Problem: Consider the entries given below. Count the lines that include "palette" and give only the count.

Extracted records:
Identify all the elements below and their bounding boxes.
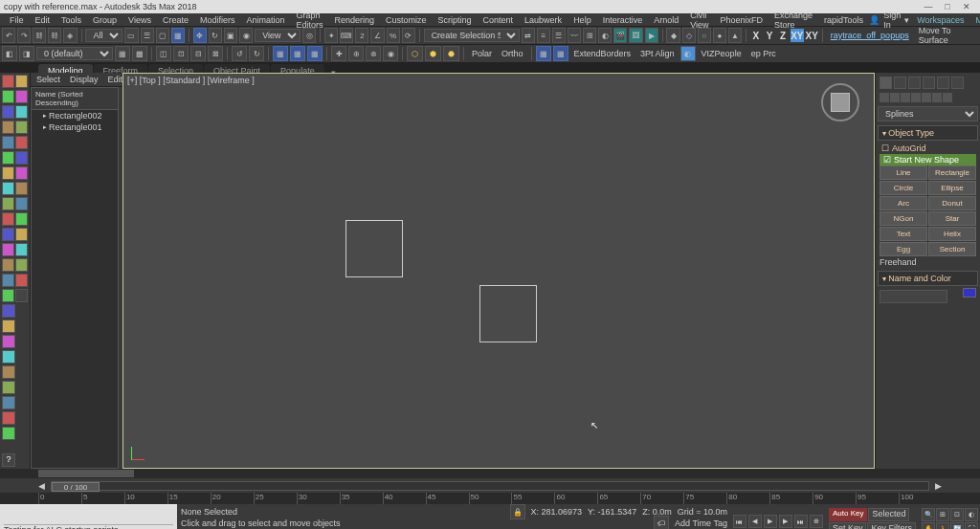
play-button[interactable]: ▶ — [764, 515, 777, 528]
select-region-button[interactable]: ▢ — [156, 28, 169, 43]
polar-button[interactable]: Polar — [468, 49, 496, 58]
shape-category-dropdown[interactable]: Splines — [878, 106, 978, 121]
create-tab[interactable] — [880, 77, 892, 89]
scene-item-rectangle002[interactable]: Rectangle002 — [32, 110, 118, 121]
pivot-center-button[interactable]: ◎ — [302, 28, 316, 43]
nav-orbit[interactable]: 🔄 — [950, 522, 964, 530]
palette-btn-2[interactable] — [15, 75, 28, 88]
coord-y[interactable]: Y: -161.5347 — [588, 507, 636, 517]
display-tab[interactable] — [937, 77, 949, 89]
menu-customize[interactable]: Customize — [380, 15, 433, 25]
palette-btn-9[interactable] — [2, 136, 14, 149]
palette-btn-13[interactable] — [2, 166, 14, 180]
select-mode[interactable]: Select — [36, 75, 60, 84]
menu-help[interactable]: Help — [568, 15, 597, 25]
rectangle-button[interactable]: Rectangle — [928, 165, 976, 180]
nav-pan[interactable]: ✋ — [922, 522, 935, 530]
palette-btn-8[interactable] — [15, 121, 28, 134]
layer-dropdown[interactable]: 0 (default) — [36, 47, 113, 60]
link-button[interactable]: ⛓ — [33, 28, 46, 43]
helpers-icon[interactable] — [922, 93, 931, 102]
menu-content[interactable]: Content — [478, 15, 520, 25]
scale-button[interactable]: ▣ — [224, 28, 237, 43]
key-mode-button[interactable]: ⊕ — [810, 515, 823, 528]
signin-button[interactable]: Sign In — [883, 11, 901, 30]
palette-btn-1[interactable] — [2, 75, 14, 88]
menu-interactive[interactable]: Interactive — [597, 15, 649, 25]
axis-x[interactable]: X — [750, 29, 762, 42]
menu-file[interactable]: File — [4, 15, 30, 25]
tool-k[interactable]: ▦ — [273, 46, 288, 61]
tool-m[interactable]: ▦ — [307, 46, 323, 61]
menu-tools[interactable]: Tools — [56, 15, 87, 25]
menu-modifiers[interactable]: Modifiers — [194, 15, 241, 25]
add-time-tag[interactable]: Add Time Tag — [675, 518, 727, 528]
ref-coord-system[interactable]: View — [255, 29, 301, 42]
snap-2d-button[interactable]: 2 — [355, 28, 368, 43]
scene-item-rectangle001[interactable]: Rectangle001 — [32, 121, 118, 133]
epprc-button[interactable]: ep Prc — [747, 49, 780, 58]
helix-button[interactable]: Helix — [928, 227, 976, 241]
tool-p[interactable]: ⊗ — [366, 46, 381, 61]
time-thumb[interactable]: 0 / 100 — [52, 482, 100, 492]
tool-d[interactable]: ▩ — [132, 46, 147, 61]
tool-s[interactable]: ⬢ — [425, 46, 441, 61]
select-button[interactable]: ▭ — [124, 28, 138, 43]
star-button[interactable]: Star — [928, 211, 976, 226]
menu-phoenixfd[interactable]: PhoenixFD — [715, 15, 769, 25]
name-color-header[interactable]: ▾ Name and Color — [878, 271, 978, 286]
palette-btn-3[interactable] — [2, 90, 14, 103]
palette-btn-39[interactable] — [2, 427, 15, 440]
palette-btn-15[interactable] — [2, 182, 14, 195]
tool-b[interactable]: ◨ — [19, 46, 34, 61]
text-button[interactable]: Text — [880, 227, 927, 241]
menu-laubwerk[interactable]: Laubwerk — [519, 15, 568, 25]
select-name-button[interactable]: ☰ — [141, 28, 154, 43]
toolbar-icon-d[interactable]: ● — [713, 28, 726, 43]
toolbar-icon-c[interactable]: ○ — [698, 28, 711, 43]
key-target-dropdown[interactable]: Selected — [868, 508, 909, 521]
menu-grapheditors[interactable]: Graph Editors — [290, 11, 328, 30]
timeline-prev-icon[interactable]: ◀ — [38, 481, 45, 491]
render-frame-button[interactable]: 🖼 — [629, 28, 642, 43]
tool-l[interactable]: ▦ — [290, 46, 305, 61]
axis-y[interactable]: Y — [764, 29, 775, 42]
menu-rendering[interactable]: Rendering — [329, 15, 381, 25]
rotate-button[interactable]: ↻ — [209, 28, 222, 43]
viewport-label[interactable]: [+] [Top ] [Standard ] [Wireframe ] — [127, 76, 255, 85]
rectangle001-shape[interactable] — [479, 285, 537, 342]
viewport[interactable]: [+] [Top ] [Standard ] [Wireframe ] ↖ — [122, 73, 875, 469]
spacewarp-icon[interactable] — [932, 93, 942, 102]
mirror-button[interactable]: ⇄ — [522, 28, 535, 43]
schematic-button[interactable]: ⊞ — [583, 28, 596, 43]
axis-xy[interactable]: XY — [791, 29, 803, 42]
tool-f[interactable]: ⊡ — [173, 46, 189, 61]
palette-btn-33[interactable] — [2, 335, 15, 348]
unlink-button[interactable]: ⛓ — [48, 28, 61, 43]
tool-g[interactable]: ⊟ — [190, 46, 206, 61]
snap-percent-button[interactable]: % — [387, 28, 400, 43]
undo-button[interactable]: ↶ — [2, 28, 15, 43]
keyboard-shortcut-button[interactable]: ⌨ — [340, 28, 353, 43]
display-mode[interactable]: Display — [70, 75, 99, 84]
rectangle002-shape[interactable] — [345, 220, 403, 277]
tool-o[interactable]: ⊕ — [348, 46, 364, 61]
shapes-icon[interactable] — [890, 93, 900, 102]
time-slider[interactable]: ◀ 0 / 100 ▶ — [0, 478, 980, 493]
menu-exchange[interactable]: Exchange Store — [768, 11, 818, 30]
palette-btn-21[interactable] — [2, 228, 14, 241]
axis-z[interactable]: Z — [777, 29, 789, 42]
raytrace-link[interactable]: raytrace_off_popups — [827, 31, 913, 40]
palette-btn-16[interactable] — [15, 182, 28, 195]
render-button[interactable]: ▶ — [645, 28, 658, 43]
autogrid-checkbox[interactable]: ☐AutoGrid — [880, 143, 976, 154]
toolbar-icon-b[interactable]: ◇ — [682, 28, 696, 43]
named-selection-set[interactable]: Create Selection Se — [424, 29, 520, 42]
cameras-icon[interactable] — [911, 93, 921, 102]
menu-civilview[interactable]: Civil View — [684, 11, 714, 30]
nav-maximize[interactable]: ⛶ — [965, 522, 978, 530]
palette-btn-27[interactable] — [2, 274, 14, 287]
edit-mode[interactable]: Edit — [108, 75, 123, 84]
hierarchy-tab[interactable] — [908, 77, 921, 89]
tool-e[interactable]: ◫ — [156, 46, 171, 61]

Response: 12